What this task involves:
Nothing but the records, transcribed verbatim and stripped of images, should appear in the answer.

[Start of section]

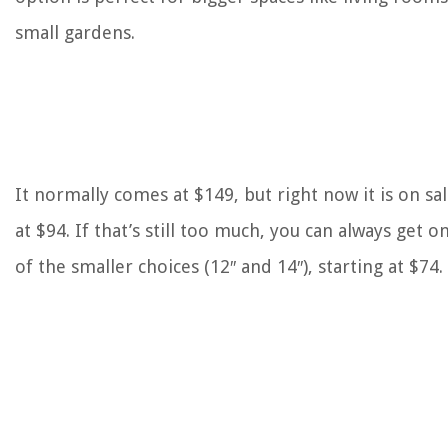
small gardens.
It normally comes at $149, but right now it is on sa
at $94. If that’s still too much, you can always get o
of the smaller choices (12″ and 14″), starting at $74.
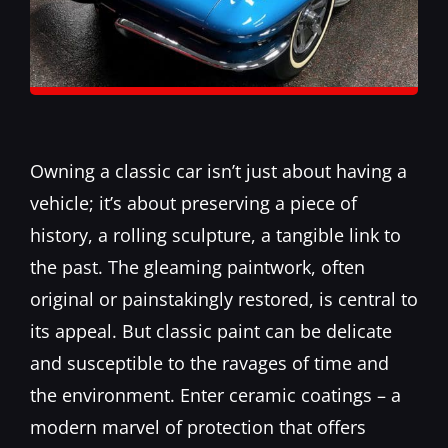
Owning a classic car isn’t just about having a
vehicle; it’s about preserving a piece of
history, a rolling sculpture, a tangible link to
the past. The gleaming paintwork, often
original or painstakingly restored, is central to
its appeal. But classic paint can be delicate
and susceptible to the ravages of time and
the environment. Enter
ceramic coatings
– a
modern marvel of protection that offers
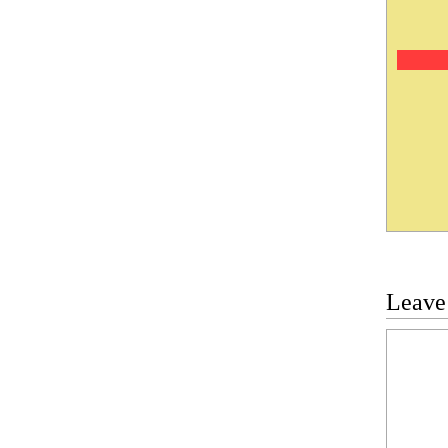
Leave
Commen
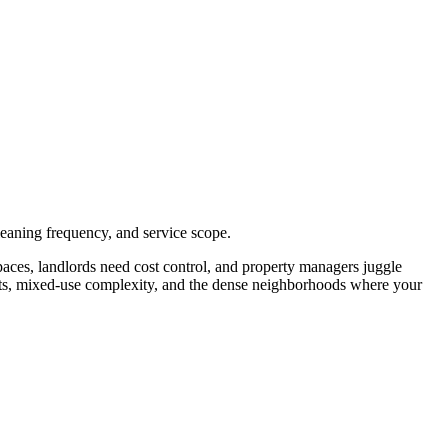
eaning frequency, and service scope.
aces, landlords need cost control, and property managers juggle
nts, mixed-use complexity, and the dense neighborhoods where your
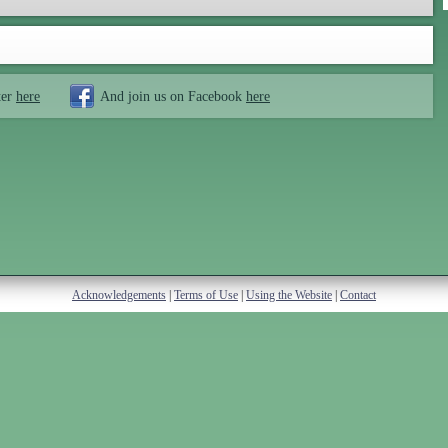
ter
here
And join us on Facebook
here
Acknowledgements
|
Terms of Use
|
Using the Website
|
Contact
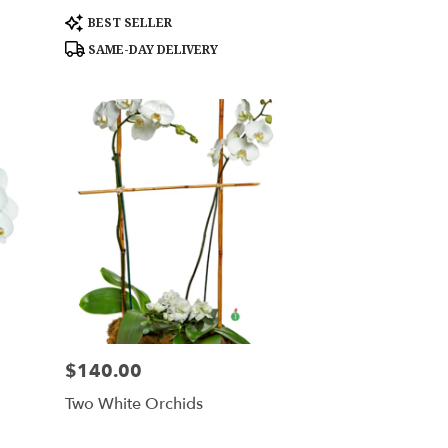
Product
BEST SELLER
Tags:
SAME-DAY DELIVERY
$140.00
Price:
Two White Orchids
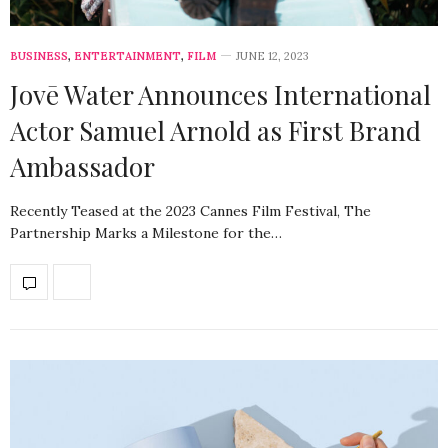
BUSINESS
,
ENTERTAINMENT
,
FILM
JUNE 12, 2023
Jovē Water Announces International
Actor Samuel Arnold as First Brand
Ambassador
Recently Teased at the 2023 Cannes Film Festival, The
Partnership Marks a Milestone for the…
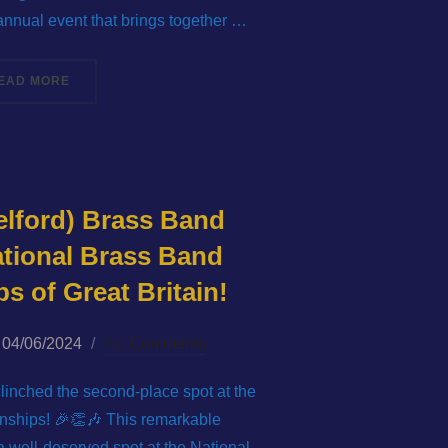
 annual event that brings together …
“LIGHT THE LAKES MASSED BAND 2024”
EAD MORE
elford) Brass Band
ational Brass Band
 of Great Britain!
Posted
04/06/2024
No Comments
on
linched the second-place spot at the
ships! 🎉👏🎶 This remarkable
 well-deserved spot at the National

[End of section]

Solution:
small gardens.
It normally comes at $149, but right now it is on sa
at $94. If that’s still too much, you can always get o
of the smaller choices (12″ and 14″), starting at $74.
Owning a classic car isn’t just about having a
vehicle; it’s about preserving a piece of
history, a rolling sculpture, a tangible link to
the past. The gleaming paintwork, often
original or painstakingly restored, is central to
its appeal. But classic paint can be delicate
and susceptible to the ravages of time and
the environment. Enter
ceramic coatings
– a
modern marvel of protection that offers
Leave
Commen
eaning frequency, and service scope.
aces, landlords need cost control, and property managers juggle
nts, mixed-use complexity, and the dense neighborhoods where your
ter
here
And join us on Facebook
here
Acknowledgements
|
Terms of Use
|
Using the Website
|
Contact
Product
BEST SELLER
Tags:
SAME-DAY DELIVERY
$140.00
Price:
Two White Orchids
BUSINESS
,
ENTERTAINMENT
,
FILM
JUNE 12, 2023
Jovē Water Announces International
Actor Samuel Arnold as First Brand
Ambassador
Recently Teased at the 2023 Cannes Film Festival, The
Partnership Marks a Milestone for the…
 annual event that brings together …
“LIGHT THE LAKES MASSED BAND 2024”
EAD MORE
elford) Brass Band
ational Brass Band
 of Great Britain!
Posted
04/06/2024
No Comments
on
linched the second-place spot at the
ships! 🎉👏🎶 This remarkable
 well-deserved spot at the National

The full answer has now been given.